(Collected data)

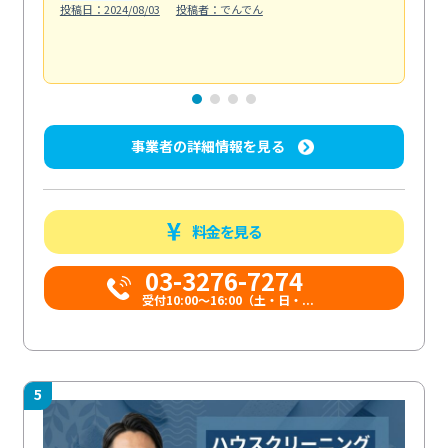
投稿日：2024/08/03
投稿者：でんでん
エ
投稿日
事業者の詳細情報を見る
料金を見る
03-3276-7274
受付10:00〜16:00（土・日・...
5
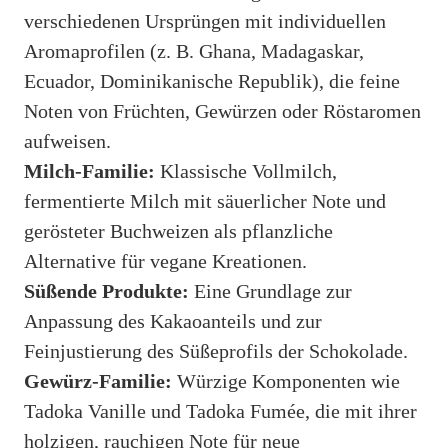
verschiedenen Ursprüngen mit individuellen
Aromaprofilen (z. B. Ghana, Madagaskar,
Ecuador, Dominikanische Republik), die feine
Noten von Früchten, Gewürzen oder Röstaromen
aufweisen.
Milch-Familie:
Klassische Vollmilch,
fermentierte Milch mit säuerlicher Note und
gerösteter Buchweizen als pflanzliche
Alternative für vegane Kreationen.
Süßende Produkte:
Eine Grundlage zur
Anpassung des Kakaoanteils und zur
Feinjustierung des Süßeprofils der Schokolade.
Gewürz-Familie:
Würzige Komponenten wie
Tadoka Vanille und Tadoka Fumée, die mit ihrer
holzigen, rauchigen Note für neue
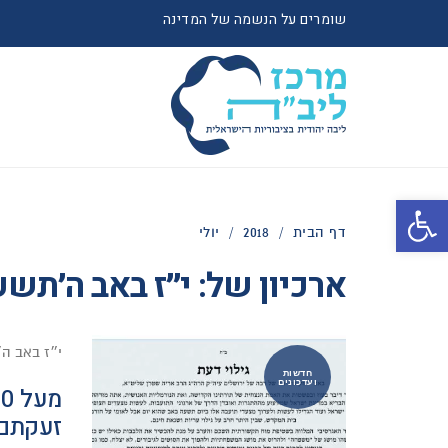
שומרים על הנשמה של המדינה
פתח סרגל נגישות
דף הבית
/
2018
/
יולי
ארכיון של:
י״ז באב ה׳תשע
י״ז באב ה
חדשות
ועדכונים
זעקתם 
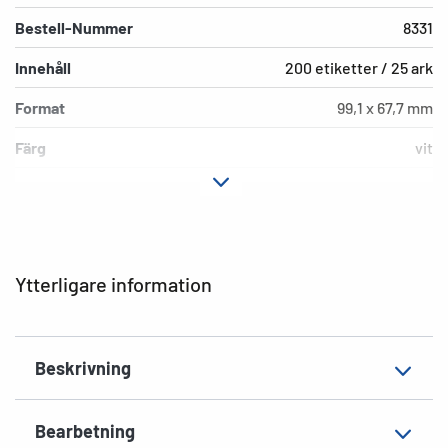
Bestell-Nummer
8331
Innehåll
200 etiketter / 25 ark
Format
99,1 x 67,7 mm
Färg
vit
Fästegenskaper
mycket häftande
Typ av skrivare
Laser, Copy
Hörnens form
runda
Ytterligare information
Material
Folie, matt
Extra egenskap
väderbeständig,
Beskrivning
havsvattenbeständiga
Lämplig för
C4/C5-kuvert
Bearbetning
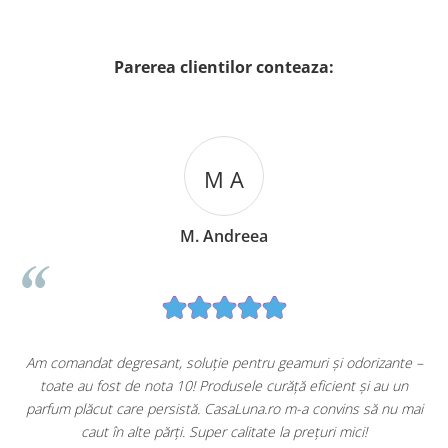
Parerea clientilor conteaza:
M A
M. Andreea
u
Am comandat degresant, soluție pentru geamuri și odorizante –
toate au fost de nota 10! Produsele curăță eficient și au un
ă
parfum plăcut care persistă. CasaLuna.ro m-a convins să nu mai
caut în alte părți. Super calitate la prețuri mici!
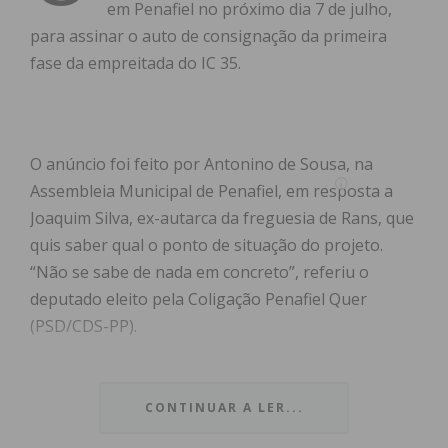
em Penafiel no próximo dia 7 de julho,
para assinar o auto de consignação da primeira
fase da empreitada do IC 35.
O anúncio foi feito por Antonino de Sousa, na
Assembleia Municipal de Penafiel, em resposta a
Joaquim Silva, ex-autarca da freguesia de Rans, que
quis saber qual o ponto de situação do projeto.
“Não se sabe de nada em concreto”, referiu o
deputado eleito pela Coligação Penafiel Quer
(PSD/CDS-PP).
“O ato de consignação da empreitada da primeira
fase, entre Penafiel e Rans, vai acontecer no
CONTINUAR A LER...
próximo dia 7 de julho e vai contar com a presença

• Directions for this task: Skip the pictures and quote each line of the entries above, from the first through the line with "Am comandat degresant, soluție", exactly as it appears.

• Result for this exercise:
投稿日：2024/08/03
投稿者：でんでん
エ
投稿日
事業者の詳細情報を見る
料金を見る
03-3276-7274
受付10:00〜16:00（土・日・...
5
verschiedenen Ursprüngen mit individuellen
Aromaprofilen (z. B. Ghana, Madagaskar,
Ecuador, Dominikanische Republik), die feine
Noten von Früchten, Gewürzen oder Röstaromen
aufweisen.
Milch-Familie:
Klassische Vollmilch,
fermentierte Milch mit säuerlicher Note und
gerösteter Buchweizen als pflanzliche
Alternative für vegane Kreationen.
Süßende Produkte:
Eine Grundlage zur
Anpassung des Kakaoanteils und zur
Feinjustierung des Süßeprofils der Schokolade.
Gewürz-Familie:
Würzige Komponenten wie
Tadoka Vanille und Tadoka Fumée, die mit ihrer
holzigen, rauchigen Note für neue
שומרים על הנשמה של המדינה
פתח סרגל נגישות
דף הבית
/
2018
/
יולי
ארכיון של:
י״ז באב ה׳תשע
י״ז באב ה
חדשות
ועדכונים
זעקתם 
Bestell-Nummer
8331
Innehåll
200 etiketter / 25 ark
Format
99,1 x 67,7 mm
Färg
vit
Fästegenskaper
mycket häftande
Typ av skrivare
Laser, Copy
Hörnens form
runda
Ytterligare information
Material
Folie, matt
Extra egenskap
väderbeständig,
Beskrivning
havsvattenbeständiga
Lämplig för
C4/C5-kuvert
Bearbetning
Parerea clientilor conteaza:
M A
M. Andreea
u
Am comandat degresant, soluție pentru geamuri și odorizante –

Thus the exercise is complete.